It’s hard to know who is more upset about the way the race for fourth is shaping up. Arsenal supporters, like your favorite columnist, have to be livid that their team is not only not contending for the title but are looking like they might well slump to fifth and miss out on the Champions League entirely. Manchester United supporters have to be at least a little bit conflicted over the possibility that a fourth place finish and an FA Cup title might be enough to keep Louis Van Gaal in place for another season. Who should be more upset?

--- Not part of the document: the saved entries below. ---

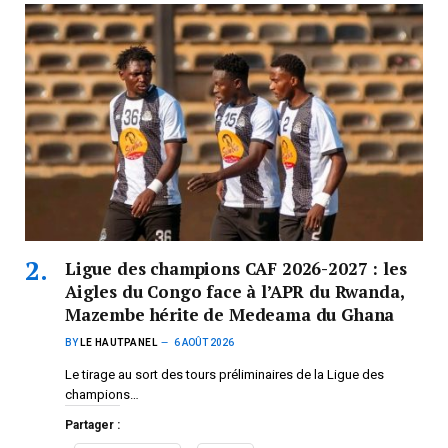
Ligue des champions CAF 2026-2027 : les
Aigles du Congo face à l’APR du Rwanda,
Mazembe hérite de Medeama du Ghana
BY
LE HAUTPANEL
6 AOÛT 2026
Le tirage au sort des tours préliminaires de la Ligue des
champions…
Partager :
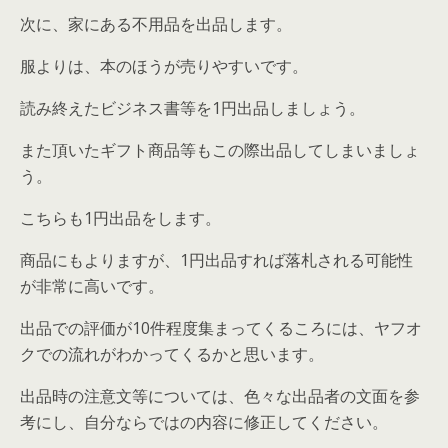
次に、家にある不用品を出品します。
服よりは、本のほうが売りやすいです。
読み終えたビジネス書等を1円出品しましょう。
また頂いたギフト商品等もこの際出品してしまいましょ
う。
こちらも1円出品をします。
商品にもよりますが、1円出品すれば落札される可能性
が非常に高いです。
出品での評価が10件程度集まってくるころには、ヤフオ
クでの流れがわかってくるかと思います。
出品時の注意文等については、色々な出品者の文面を参
考にし、自分ならではの内容に修正してください。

Arsenal supporters have to be in abject fear of missing out on the Champions League. What little pride that supporters have left are tied to their long record of appearing in that competition and advancing to the knockout stages. In seasons other than the present one, Arsenal have basically done what the money says they should do. They finish behind the teams, Manchester City, Chelsea and Manchester United, that outspend them and they finish ahead of the ones that they outspend. That gets them to the Champions League where they are generally good enough to beat the minnows of their group and finish second in their group only to go out quickly to a knock-out stage opponent who, again, the money says SHOULD beat them.
In that light, this season was already going to be bad enough for Arsenal because the teams that have outspent them have all stumbled despite their financial might. That they will lose out on the title to one of Leicester City or Spurs means that all that talk of Arsene Wenger doing such a good job of punching above his financial weight while the Gunners moved from Highbury to the Emirates was overvalued. Not one but two clubs with fewer and far fewer resources respectively are significantly outpacing Arsenal to the title. Manchester City jumping ahead of Arsenal for third can be explained away due to the insane amount of money they spend but if Manchester United, in a season filled with managerial angst, underperformances, and injuries pip Arsenal for fourth then it’s hard to paint it as anything other than an abject failure.
Perhaps the “Wenger Gone!” contingent is actually happy about the potential of losing out on Champions League because it might finally force the Board/Stan Kroenke to make the move they want to see made. For the “Let Wenger Go Out On His Own Terms” crowd, it’s going to be hard to continue to justify a position that has clearly seen a huge step backward. The manager’s comments after the match that he has work to do to repair what appears to be a broken collective psyche points the finger straight back at the man in charge of the psychological state of the club. If he’s in charge of bringing in the players and in charge of putting them in the best frame of mind and either the players aren’t good enough or they aren’t mentally tough enough to win what should be relatively easy matches then what exactly is Wenger providing?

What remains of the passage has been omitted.